» Task prompt:
In the answer, each entry below appears exactly as given, and no picture appears at all.

» Material shown:
____________________
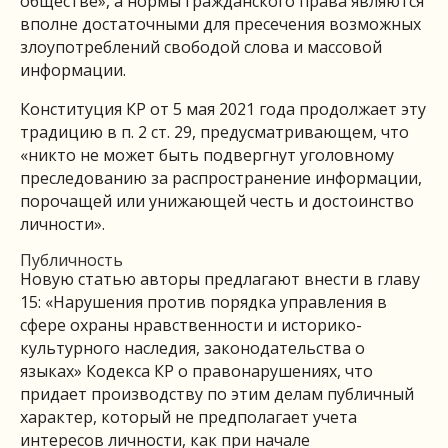
обществе», а нормы гражданского права являются
вполне достаточными для пресечения возможных
злоупотреблений свободой слова и массовой
информации.
Конституция КР от 5 мая 2021 года продолжает эту
традицию в п. 2 ст. 29, предусматривающем, что
«никто не может быть подвергнут уголовному
преследованию за распространение информации,
порочащей или унижающей честь и достоинство
личности».
Публичность
Новую статью авторы предлагают внести в главу
15: «Нарушения против порядка управления в
сфере охраны нравственности и историко-
культурного наследия, законодательства о
языках» Кодекса КР о правонарушениях, что
придает производству по этим делам публичный
характер, который не предполагает учета
интересов личности, как при начале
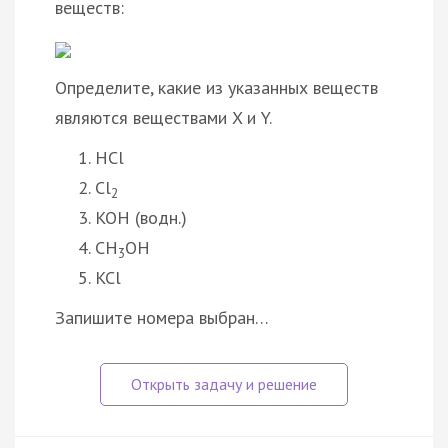
веществ:
Определите, какие из указанных веществ
являются веществами X и Y.
HCl
Cl
2
KOH (водн.)
CH
OH
3
KCl
Запишите номера выбран…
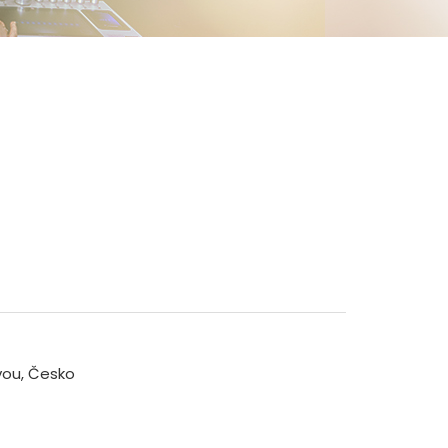
vou, Česko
____________________
» Worked solution:
обществе», а нормы гражданского права являются
вполне достаточными для пресечения возможных
злоупотреблений свободой слова и массовой
информации.
Конституция КР от 5 мая 2021 года продолжает эту
традицию в п. 2 ст. 29, предусматривающем, что
«никто не может быть подвергнут уголовному
преследованию за распространение информации,
порочащей или унижающей честь и достоинство
личности».
Публичность
Новую статью авторы предлагают внести в главу
15: «Нарушения против порядка управления в
сфере охраны нравственности и историко-
культурного наследия, законодательства о
языках» Кодекса КР о правонарушениях, что
придает производству по этим делам публичный
характер, который не предполагает учета
интересов личности, как при начале
веществ:
Определите, какие из указанных веществ
являются веществами X и Y.
HCl
Cl
2
KOH (водн.)
CH
OH
3
KCl
Запишите номера выбран…
vou, Česko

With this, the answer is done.